The choice of window and step depends on volatility and depth: short intervals increase the likelihood of slippage, while long intervals increase the risk of price drift. In the 50,000 USDT FLR case, a 30-60-minute distribution with dynamic chunk adjustments based on volatility (GARCH indicators, 2006) reduces the average slippage cost.
How to receive notifications about execution and what to do if intervals are missed?
Subscribing to execution events via WebSockets and webhooks captures every fragment; when an interval is missed, retries and schedule recalculations are applied. Operational alerting practices align with accepted patterns of event-driven architectures (Martin Fowler, 2017), improving observability and reporting quality.
How does dTWAP differ from Market and dLimit when working with large orders?
Market executes instantly but increases impact at low depths; dLimit is triggered by a price condition, risking incomplete execution. dTWAP balances price and fill, reducing short-term price volatility—a key advantage for portfolio rebalancing and treasury transactions (CFA Institute Best Execution, 2018).
How to track the status of the cross-chain Bridge via API and integrate data into BI reports?
The Bridge API provides confirmation statuses (pending/confirmed/failed), delays, and transaction identifiers, which are critical for cross-chain risks.
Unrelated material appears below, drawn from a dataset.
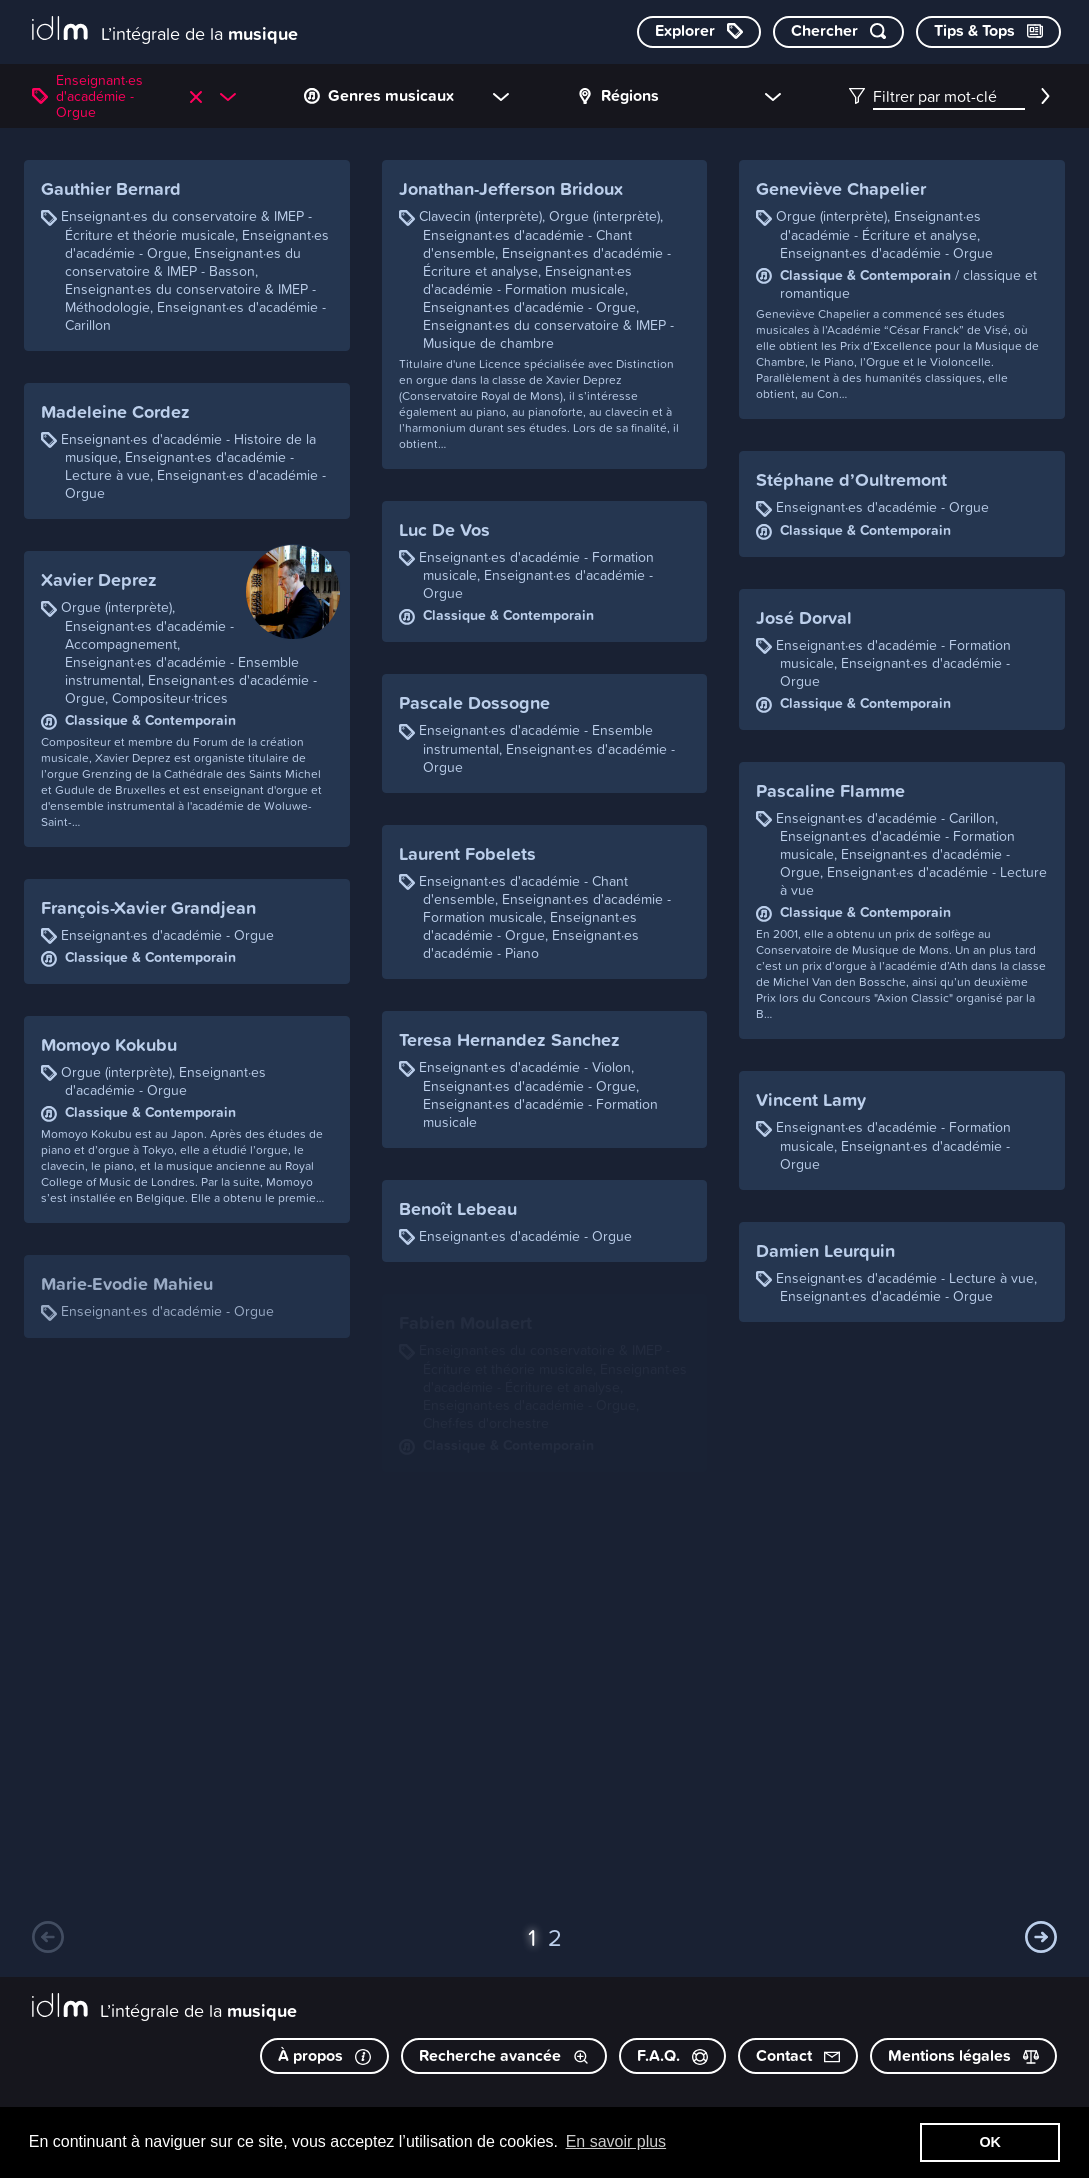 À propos (324, 2055)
For BI reporting in Azerbaijan, storing transaction history, positions, and commission income in accordance with common data transparency standards (OECD Transparency Reports, 2021) is useful, facilitating tax preparation.
What types of statuses and delays are available in the Bridge API?
Statuses include block height confirmations and the number of required confirmations; latencies reflect the real network and possible reorganizations. In the case of stuck transactions, a retracement policy and tx-hash deduplication reduce operational risks, consistent with distributed systems reliability practices (ACM Queue, 2016).
How to export TVL/volume/perp metrics to Power BI/Tables?
Exports are processed as paginated JSON with timestamps and market IDs, then connected to Power BI via HTTP connectors; pool aggregations are built using standard DAX measures (Microsoft, 2015). In the weekly reporting case, the dashboard combines TVL, fee APR, and funding, providing an overview of LP profitability and the cost of a per-pip position.